Made in Portugal, but taxed in Portugal?
É urgente reconhecer que o risco legal e reputacional inerente à planificação fiscal nunca foi tão elevado.
1. Os avanços na cooperacão fiscal internacional e europeia, em especial a entrada em vigor da Multilateral BEPS Convention dia 1 de julho de 2018, ou da directiva anti-elisão fiscal, em janeiro de 2019, confirmam que o mantra de gestão de acordo com o qual minimizar o imposto significa maximizar o valor accionista perdeu licença social e já não reflecte a realidade dos nossos dias. Podendo constituir uma temeridade perante o fôlego dos novos meios legais e tecnológicos de cooperação entre autoridades que visam combater técnicas de planeamento fiscal que originam situações de tributação ou de não-tributação, que não foram intencionadas pelo país afectado, em especial as efectuadas por grupos empresariais através da interposição de veículos/operações em jurisdições de nula ou baixa tributação. A isto acresce a hostilidade inerente à escalada de guerra comercial entre blocos geopolíticos, ou à coerção social desencadeada por revelações de situações fiscais sentidas como escandalosas na comunidade posto que podem originar explosões reputacionais como as dos Panamas Papers ou dos Paradise Papers. Estas explosões encontram nas redes sociais uma oxigenação ilimitada, onde aparência, indício, suspeição, condenação ou absolvição cabem no mesmo saco, tantas vezes sem contraditório, direito de defesa ou direito ao esquecimento do visado e reduzindo a cinzas o direito de defesa ou os direitos de personalidade do visado.

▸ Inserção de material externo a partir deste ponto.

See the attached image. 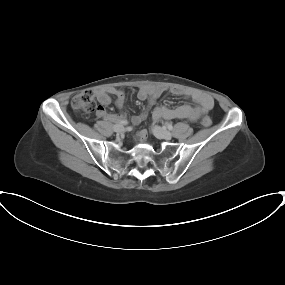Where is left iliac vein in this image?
<instances>
[{
	"label": "left iliac vein",
	"mask_w": 285,
	"mask_h": 285,
	"mask_svg": "<svg viewBox=\"0 0 285 285\" xmlns=\"http://www.w3.org/2000/svg\"><path fill=\"white\" fill-rule=\"evenodd\" d=\"M152 132L159 139L170 140L172 138V134L160 126H154Z\"/></svg>",
	"instance_id": "left-iliac-vein-1"
}]
</instances>
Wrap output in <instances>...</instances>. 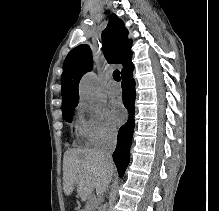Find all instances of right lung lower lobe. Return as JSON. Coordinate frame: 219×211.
I'll return each instance as SVG.
<instances>
[{
	"mask_svg": "<svg viewBox=\"0 0 219 211\" xmlns=\"http://www.w3.org/2000/svg\"><path fill=\"white\" fill-rule=\"evenodd\" d=\"M134 66L131 64L122 72V98L125 107L129 112V118L125 125H123L117 136V147L113 153V160L117 166L120 177L124 172L130 161V147L134 130V102H135V80L133 79Z\"/></svg>",
	"mask_w": 219,
	"mask_h": 211,
	"instance_id": "98d812e1",
	"label": "right lung lower lobe"
}]
</instances>
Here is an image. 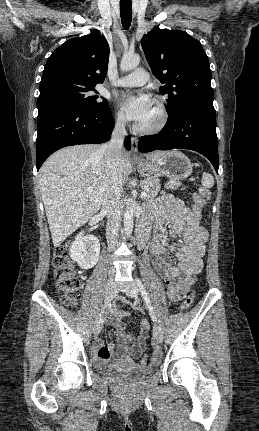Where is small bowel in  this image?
<instances>
[{
	"label": "small bowel",
	"mask_w": 259,
	"mask_h": 431,
	"mask_svg": "<svg viewBox=\"0 0 259 431\" xmlns=\"http://www.w3.org/2000/svg\"><path fill=\"white\" fill-rule=\"evenodd\" d=\"M153 213L156 222L155 238L151 245V264L162 276L170 301L177 302L186 295L203 269L208 233L199 220L194 219L192 208L169 194L158 199ZM167 226L170 229V242L164 239ZM170 252L173 253V258L169 255ZM112 315L113 325L118 332V347L115 350L112 343L104 344L97 340V361L106 363L116 358L129 362L131 358L138 359L145 349L149 322L146 319L140 321V333L135 338L126 331L122 320L129 315L128 312L114 308Z\"/></svg>",
	"instance_id": "c3829d8e"
}]
</instances>
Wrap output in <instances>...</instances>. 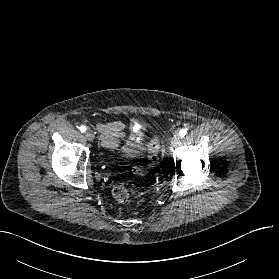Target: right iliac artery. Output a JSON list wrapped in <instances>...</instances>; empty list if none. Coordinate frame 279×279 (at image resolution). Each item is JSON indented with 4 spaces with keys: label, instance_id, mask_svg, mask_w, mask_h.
I'll list each match as a JSON object with an SVG mask.
<instances>
[{
    "label": "right iliac artery",
    "instance_id": "right-iliac-artery-1",
    "mask_svg": "<svg viewBox=\"0 0 279 279\" xmlns=\"http://www.w3.org/2000/svg\"><path fill=\"white\" fill-rule=\"evenodd\" d=\"M87 130V128H86V126H81L80 127V131L83 133V132H85Z\"/></svg>",
    "mask_w": 279,
    "mask_h": 279
}]
</instances>
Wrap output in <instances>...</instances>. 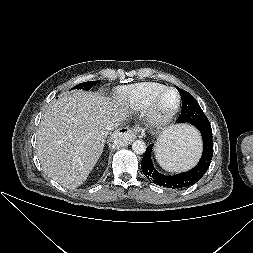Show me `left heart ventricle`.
Instances as JSON below:
<instances>
[{
    "mask_svg": "<svg viewBox=\"0 0 253 253\" xmlns=\"http://www.w3.org/2000/svg\"><path fill=\"white\" fill-rule=\"evenodd\" d=\"M177 103V94L174 91H168L164 94L160 102V111L166 113L170 111Z\"/></svg>",
    "mask_w": 253,
    "mask_h": 253,
    "instance_id": "b2bd125f",
    "label": "left heart ventricle"
}]
</instances>
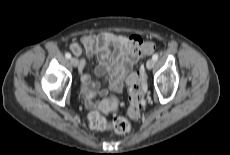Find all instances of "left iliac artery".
<instances>
[{
  "instance_id": "obj_1",
  "label": "left iliac artery",
  "mask_w": 230,
  "mask_h": 155,
  "mask_svg": "<svg viewBox=\"0 0 230 155\" xmlns=\"http://www.w3.org/2000/svg\"><path fill=\"white\" fill-rule=\"evenodd\" d=\"M158 54H154L153 56H152V59L154 60V61H157L158 60Z\"/></svg>"
}]
</instances>
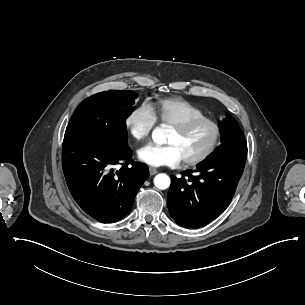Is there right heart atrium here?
<instances>
[{
    "mask_svg": "<svg viewBox=\"0 0 305 305\" xmlns=\"http://www.w3.org/2000/svg\"><path fill=\"white\" fill-rule=\"evenodd\" d=\"M155 124L156 118L146 104L138 105L125 118V127L130 137L136 141L148 138Z\"/></svg>",
    "mask_w": 305,
    "mask_h": 305,
    "instance_id": "d8ad5b80",
    "label": "right heart atrium"
}]
</instances>
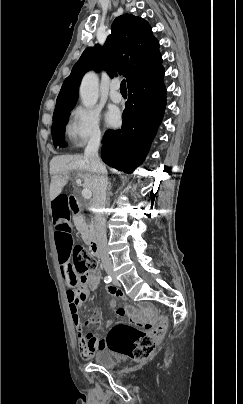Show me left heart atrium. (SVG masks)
Segmentation results:
<instances>
[{
    "label": "left heart atrium",
    "mask_w": 243,
    "mask_h": 404,
    "mask_svg": "<svg viewBox=\"0 0 243 404\" xmlns=\"http://www.w3.org/2000/svg\"><path fill=\"white\" fill-rule=\"evenodd\" d=\"M120 121V114L116 108L108 110L105 114V123L109 127H114Z\"/></svg>",
    "instance_id": "left-heart-atrium-1"
}]
</instances>
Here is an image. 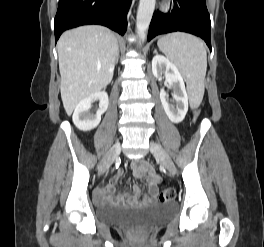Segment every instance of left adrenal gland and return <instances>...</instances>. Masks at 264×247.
I'll return each mask as SVG.
<instances>
[{"mask_svg":"<svg viewBox=\"0 0 264 247\" xmlns=\"http://www.w3.org/2000/svg\"><path fill=\"white\" fill-rule=\"evenodd\" d=\"M153 53H157V50L155 49Z\"/></svg>","mask_w":264,"mask_h":247,"instance_id":"left-adrenal-gland-1","label":"left adrenal gland"}]
</instances>
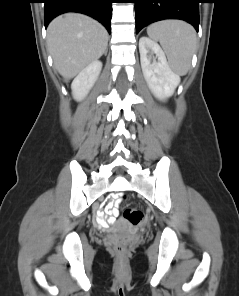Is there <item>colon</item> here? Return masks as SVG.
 Here are the masks:
<instances>
[{
	"mask_svg": "<svg viewBox=\"0 0 239 296\" xmlns=\"http://www.w3.org/2000/svg\"><path fill=\"white\" fill-rule=\"evenodd\" d=\"M125 196L121 195L118 200L123 201ZM124 218L131 224V225H138L143 221L144 214L141 210L133 208V207H126L123 212ZM112 250L119 255L125 254L127 252V239L121 238L116 239L112 243Z\"/></svg>",
	"mask_w": 239,
	"mask_h": 296,
	"instance_id": "5ec220e1",
	"label": "colon"
}]
</instances>
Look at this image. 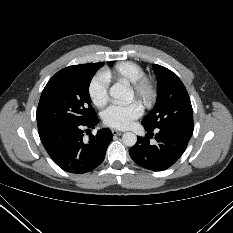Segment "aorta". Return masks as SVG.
<instances>
[{"mask_svg": "<svg viewBox=\"0 0 233 233\" xmlns=\"http://www.w3.org/2000/svg\"><path fill=\"white\" fill-rule=\"evenodd\" d=\"M111 97L117 100L130 102L133 98L131 89L122 83H115L109 90ZM122 142L124 145L132 147L137 142V136L132 132H126L122 136Z\"/></svg>", "mask_w": 233, "mask_h": 233, "instance_id": "1", "label": "aorta"}]
</instances>
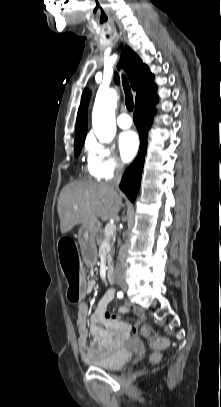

2. O novo contexto que mencionei colocou no horizonte dos grupos empresariais nacionais, em especial os do PSI-20, ou dos ditos “super-ricos”, o desafio de comprovarem a legitimidade da poupança fiscal, em particular a inerente à eliminação, redução ou diferimento das retenções na fonte resultantes de operações intragrupo, em especial nos casos em que o planeamento fiscal se refere aos grupos empresariais que criam valor em Portugal em conexão com técnicas de interposição de veículos em jurisdições de nula ou baixa tributação destinados a efectuarem operações financeiras intragrupo (v.g. gestão de tesouraria ou financiamento), ou à detenção e exploração de intangíveis (v.g. marcas e patentes). Afigura-se-me assim que num aventurar de decisão em que a gestão da liberdade contratual confronta o contribuinte com o cenário “não é proibido, posso fazer?”, a reputação deve prevalecer sobre o lucro, em testemunho de uma cultura de responsabilidade social, e da afirmação de uma nova cidadania económico-financeira, inclusive empresarial. Manifestando o alinhamento da empresa com o impulso da evolução e do progresso social, que afirmou o fim do laissez-faire fiscal, ou com a natureza histórica-política do imposto. Isto é a de ser uma conquista civilizacional ao serviço da liberdade, da propriedade e da solidariedade, auto-imposto anualmente, pelos representantes do povo democraticamente por si eleitos, em ordem à viabilização da organização social da qual depende um quotidiano regido pelos valores, regras e interesses da cultura portuguesa (ou do país onde o valor económico é gerado).
3. É urgente reconhecer que o risco legal e reputacional inerente à planificação fiscal nunca foi tão elevado. E, no sentido de facilitar o reconhecimento destes novos desafios, venho formulando a pergunta: Made in Portugal, but taxed in Portugal? Tudo isto desafia a uma evolução de mentalidades e das práticas no plano do Estado e das autoridades, da comunidade empresarial e das profissões ligadas aos serviços fiscais, em especial à prática do direito fiscal. Tornando crucial a adopção de estratégias de planificação fiscal responsável, prudente e proativa que ambicionem estar à frente da curva, para não serem apanhadas na curva do perigo de severas sanções legais ou de uma explosão reputacional com efeitos imprevisíveis na cotação em bolsa, na produtividade, na rentabilidade, inclusive no fluxo continuado de clientes e investidores, e portanto nas remunerações variáveis da gestão, e que no limite pode retirar a licença social à empresa/equipa dirigente. Acresce que o potencial de criação de valor para os stakeholders desta cultura fiscal pode e deve ser aproveitado para reforçar a reputação corporativa através da articulação com uma estratégia de comunicação destinada a amplificar junto da comunidade que a empresa ao pagar os impostos portugueses aplicáveis na medida da capacidade contributiva ou onde o valor económico é gerado, visa retribuir o apoio ao made in Portugal, e contribuir para a viabilização da independência e segurança nacional, da integridade das instituições políticas, do reforço da coesão e justiça social, e para o desígnio de entreabrir um futuro em que se aspira a ir mais além a partir de Portugal.